WHAT IS NEEDED. Without omitting anything, write out the listing below precisely.
******
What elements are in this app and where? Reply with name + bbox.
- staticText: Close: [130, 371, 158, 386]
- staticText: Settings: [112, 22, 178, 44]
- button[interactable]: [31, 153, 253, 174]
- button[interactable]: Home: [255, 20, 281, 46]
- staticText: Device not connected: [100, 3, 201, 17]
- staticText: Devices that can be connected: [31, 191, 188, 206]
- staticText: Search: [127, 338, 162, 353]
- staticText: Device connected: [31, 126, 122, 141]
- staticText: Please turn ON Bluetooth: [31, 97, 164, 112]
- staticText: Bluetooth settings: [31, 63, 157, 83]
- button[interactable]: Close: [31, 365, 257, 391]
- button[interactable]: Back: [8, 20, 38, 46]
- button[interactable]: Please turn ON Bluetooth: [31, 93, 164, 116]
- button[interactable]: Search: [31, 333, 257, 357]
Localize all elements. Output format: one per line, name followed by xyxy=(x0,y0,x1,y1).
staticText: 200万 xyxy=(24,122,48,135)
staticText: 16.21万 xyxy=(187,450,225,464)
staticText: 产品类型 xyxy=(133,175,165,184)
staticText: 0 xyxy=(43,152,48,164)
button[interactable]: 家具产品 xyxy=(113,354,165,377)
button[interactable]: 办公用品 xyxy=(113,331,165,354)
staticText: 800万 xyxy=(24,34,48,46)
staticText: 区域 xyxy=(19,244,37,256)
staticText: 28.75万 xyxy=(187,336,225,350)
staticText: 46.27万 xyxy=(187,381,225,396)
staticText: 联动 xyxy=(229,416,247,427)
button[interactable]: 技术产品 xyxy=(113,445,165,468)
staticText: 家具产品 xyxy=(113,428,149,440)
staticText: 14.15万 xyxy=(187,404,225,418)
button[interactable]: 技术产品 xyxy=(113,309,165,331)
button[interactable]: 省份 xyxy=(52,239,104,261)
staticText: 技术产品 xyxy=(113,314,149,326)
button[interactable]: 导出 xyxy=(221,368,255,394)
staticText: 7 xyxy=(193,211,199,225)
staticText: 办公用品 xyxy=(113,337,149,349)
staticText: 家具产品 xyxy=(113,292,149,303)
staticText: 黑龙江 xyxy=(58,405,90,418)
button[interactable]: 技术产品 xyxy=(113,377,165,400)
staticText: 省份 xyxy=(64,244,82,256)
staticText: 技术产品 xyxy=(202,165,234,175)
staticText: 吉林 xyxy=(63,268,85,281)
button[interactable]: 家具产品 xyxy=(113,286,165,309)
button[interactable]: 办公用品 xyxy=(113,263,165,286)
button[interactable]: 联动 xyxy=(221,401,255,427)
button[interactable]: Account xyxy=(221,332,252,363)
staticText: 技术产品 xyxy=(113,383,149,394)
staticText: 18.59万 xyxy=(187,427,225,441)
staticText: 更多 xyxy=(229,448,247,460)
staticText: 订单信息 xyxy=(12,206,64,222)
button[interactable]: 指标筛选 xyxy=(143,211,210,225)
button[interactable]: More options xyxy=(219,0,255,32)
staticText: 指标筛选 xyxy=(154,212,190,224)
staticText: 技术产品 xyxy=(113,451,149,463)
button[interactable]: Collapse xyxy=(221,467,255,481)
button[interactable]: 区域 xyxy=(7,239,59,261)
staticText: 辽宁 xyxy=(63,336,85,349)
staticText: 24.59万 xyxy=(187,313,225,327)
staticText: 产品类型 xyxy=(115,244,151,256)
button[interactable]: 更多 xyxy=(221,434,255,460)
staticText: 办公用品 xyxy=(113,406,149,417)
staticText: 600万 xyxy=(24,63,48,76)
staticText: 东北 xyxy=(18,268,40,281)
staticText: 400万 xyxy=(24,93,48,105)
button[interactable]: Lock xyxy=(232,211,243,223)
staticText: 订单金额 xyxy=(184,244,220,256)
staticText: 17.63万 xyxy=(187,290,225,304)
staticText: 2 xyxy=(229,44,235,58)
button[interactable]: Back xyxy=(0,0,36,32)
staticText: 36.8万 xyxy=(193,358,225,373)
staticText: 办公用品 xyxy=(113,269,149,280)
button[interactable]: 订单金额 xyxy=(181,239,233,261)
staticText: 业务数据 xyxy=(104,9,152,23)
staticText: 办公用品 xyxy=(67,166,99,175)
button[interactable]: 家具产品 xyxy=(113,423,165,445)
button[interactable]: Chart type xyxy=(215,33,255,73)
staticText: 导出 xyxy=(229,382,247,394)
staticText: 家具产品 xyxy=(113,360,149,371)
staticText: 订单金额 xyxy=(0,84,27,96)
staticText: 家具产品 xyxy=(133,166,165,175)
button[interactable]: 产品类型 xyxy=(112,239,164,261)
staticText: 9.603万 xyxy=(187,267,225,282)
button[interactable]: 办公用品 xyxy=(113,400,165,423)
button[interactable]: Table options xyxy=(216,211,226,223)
******
RESPONSE FOR THIS EXERCISE.
What elements are in this app and where? Reply with name + bbox.
- staticText: Close: [130, 371, 158, 386]
- staticText: Settings: [112, 22, 178, 44]
- button[interactable]: [31, 153, 253, 174]
- button[interactable]: Home: [255, 20, 281, 46]
- staticText: Device not connected: [100, 3, 201, 17]
- staticText: Devices that can be connected: [31, 191, 188, 206]
- staticText: Search: [127, 338, 162, 353]
- staticText: Device connected: [31, 126, 122, 141]
- staticText: Please turn ON Bluetooth: [31, 97, 164, 112]
- staticText: Bluetooth settings: [31, 63, 157, 83]
- button[interactable]: Close: [31, 365, 257, 391]
- button[interactable]: Back: [8, 20, 38, 46]
- button[interactable]: Please turn ON Bluetooth: [31, 93, 164, 116]
- button[interactable]: Search: [31, 333, 257, 357]
Localize all elements. Output format: one per line, name followed by xyxy=(x0,y0,x1,y1).
staticText: 200万 xyxy=(24,122,48,135)
staticText: 16.21万 xyxy=(187,450,225,464)
staticText: 产品类型 xyxy=(133,175,165,184)
staticText: 0 xyxy=(43,152,48,164)
button[interactable]: 家具产品 xyxy=(113,354,165,377)
button[interactable]: 办公用品 xyxy=(113,331,165,354)
staticText: 800万 xyxy=(24,34,48,46)
staticText: 区域 xyxy=(19,244,37,256)
staticText: 28.75万 xyxy=(187,336,225,350)
staticText: 46.27万 xyxy=(187,381,225,396)
staticText: 联动 xyxy=(229,416,247,427)
button[interactable]: 技术产品 xyxy=(113,445,165,468)
staticText: 家具产品 xyxy=(113,428,149,440)
staticText: 14.15万 xyxy=(187,404,225,418)
button[interactable]: 技术产品 xyxy=(113,309,165,331)
button[interactable]: 省份 xyxy=(52,239,104,261)
staticText: 技术产品 xyxy=(113,314,149,326)
button[interactable]: 导出 xyxy=(221,368,255,394)
staticText: 7 xyxy=(193,211,199,225)
staticText: 办公用品 xyxy=(113,337,149,349)
staticText: 家具产品 xyxy=(113,292,149,303)
staticText: 黑龙江 xyxy=(58,405,90,418)
button[interactable]: 技术产品 xyxy=(113,377,165,400)
staticText: 省份 xyxy=(64,244,82,256)
staticText: 技术产品 xyxy=(202,165,234,175)
staticText: 吉林 xyxy=(63,268,85,281)
button[interactable]: 家具产品 xyxy=(113,286,165,309)
button[interactable]: 办公用品 xyxy=(113,263,165,286)
button[interactable]: 联动 xyxy=(221,401,255,427)
button[interactable]: Account xyxy=(221,332,252,363)
staticText: 技术产品 xyxy=(113,383,149,394)
staticText: 18.59万 xyxy=(187,427,225,441)
staticText: 更多 xyxy=(229,448,247,460)
staticText: 订单信息 xyxy=(12,206,64,222)
button[interactable]: 指标筛选 xyxy=(143,211,210,225)
button[interactable]: More options xyxy=(219,0,255,32)
staticText: 指标筛选 xyxy=(154,212,190,224)
staticText: 技术产品 xyxy=(113,451,149,463)
button[interactable]: Collapse xyxy=(221,467,255,481)
button[interactable]: 区域 xyxy=(7,239,59,261)
staticText: 辽宁 xyxy=(63,336,85,349)
staticText: 24.59万 xyxy=(187,313,225,327)
staticText: 产品类型 xyxy=(115,244,151,256)
button[interactable]: 更多 xyxy=(221,434,255,460)
staticText: 办公用品 xyxy=(113,406,149,417)
staticText: 600万 xyxy=(24,63,48,76)
staticText: 东北 xyxy=(18,268,40,281)
staticText: 400万 xyxy=(24,93,48,105)
button[interactable]: Lock xyxy=(232,211,243,223)
staticText: 订单金额 xyxy=(184,244,220,256)
staticText: 17.63万 xyxy=(187,290,225,304)
staticText: 2 xyxy=(229,44,235,58)
button[interactable]: Back xyxy=(0,0,36,32)
staticText: 36.8万 xyxy=(193,358,225,373)
staticText: 办公用品 xyxy=(113,269,149,280)
button[interactable]: 订单金额 xyxy=(181,239,233,261)
staticText: 业务数据 xyxy=(104,9,152,23)
staticText: 办公用品 xyxy=(67,166,99,175)
button[interactable]: 家具产品 xyxy=(113,423,165,445)
button[interactable]: Chart type xyxy=(215,33,255,73)
staticText: 导出 xyxy=(229,382,247,394)
staticText: 家具产品 xyxy=(113,360,149,371)
staticText: 订单金额 xyxy=(0,84,27,96)
staticText: 家具产品 xyxy=(133,166,165,175)
button[interactable]: 产品类型 xyxy=(112,239,164,261)
staticText: 9.603万 xyxy=(187,267,225,282)
button[interactable]: 办公用品 xyxy=(113,400,165,423)
button[interactable]: Table options xyxy=(216,211,226,223)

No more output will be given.